What many found astounding was that Saima’s parents were not some illiterate people from a remote tribal area, but educated, influential, city dwellers. The father was a businessman who had headed the Peshawar Chamber of Commerce and Industry while the mother was a gynaecologist.
Then too, there was uproar in the Senate, when former law minister Iqbal Haider of the opposition Pakistan People’s Party initiated a resolution against the murder on August 2, 1999. Like Israrullah Zehri of the Balochistan National Party which has secular, nationalist credentials, Ajmal Khattak, the supposedly progressive leader of the Awami National Party, a successor of the National Awami Party, also a secular, nationalist party, had shouted Mr. Haider down. He held that Saima Sarwar had disgraced her family who had acted according to Pakhtoon tradition. Some senators from FATA physically attacked Mr. Haider. Only four Senators stood in support of the resolution: besides Iqbal Haider, his party colleagues the indomitable Aitzaz Ahsan, then leader of opposition in the Senate, and the late Hussain Shah Rashidi. The fourth was the MQM’s Jamiluddin Aali. Twenty-four Senators including the PML-Q’s presidential candidate Mushahid Hussain Syed (then with Prime Minister Nawaz Sharif’s PML) and other luminaries like the retired judge Javed Iqbal and former foreign secretary Akram Zaki stood to oppose it.

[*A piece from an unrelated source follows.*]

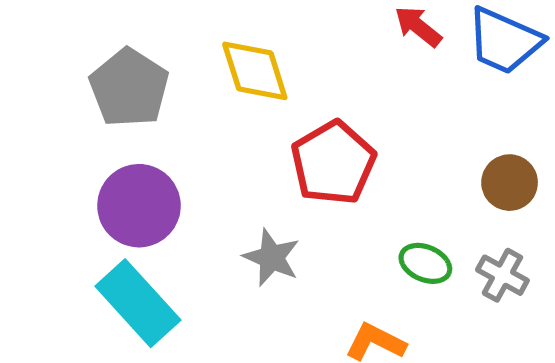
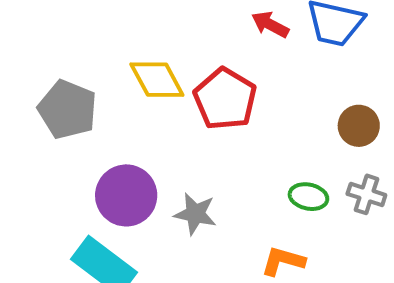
red pentagon: (333, 163) -> (225, 99), moved
purple circle: (139, 206) -> (126, 195), moved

Flash forward to another democratic era barely a decade later. Another horrific murder, another voice raised in the Senate (this time by a woman), and another Senator’s justification in the name of tradition.
Whether the women were buried alive or whether they were already dead when buried is beside the point. The tragedy is not so much how they suffered (although the murder is more horrific if they were still breathing when buried). First of all, no one has the right to take another life. Second, the women’s ‘crime’ (to want to marry of their own choice) was no crime under any law or religion. Third, even if murdering women who disgrace their families is accepted in some areas, not every aggrieved family resorts to such action. And fourth but not least, slavery too was once a widely accepted custom. So was the burying alive of baby girls. Neither practice is condoned now, in any way, anywhere in the world.
Interestingly, both these Senate debates for and against the murder of women for ‘honour’ took place after particularly gruesome crimes committed under a democratic dispensation. This is certainly not because there was less gender violence when the military was at the helm of affairs. Violence against women has risen over the last decade. It was at its peak under Gen. Zia ul Haq and his discriminatory ‘religious’ laws that strengthened reactionary forces and reinforced negative stereotypes about women. But democracy, with elected representatives answerable to their constituencies, opens up spaces to discuss and debate such issues rather than sweeping them under the carpet, going beyond knee-jerk responses like incident-specific legislation such as that enacted after the public denuding and humiliation of women in the infamous Nawabpur case of 1984 (also on the pretext of ‘honour’).
Some would prefer not to discuss such issues because this ‘brings a bad name to the country’ (or province). They need to ask themselves who is responsible: those who perpetuate the violence, or those who are its victims? What would make us a better, stronger nation: dealing with the issue, or burying it in the sand?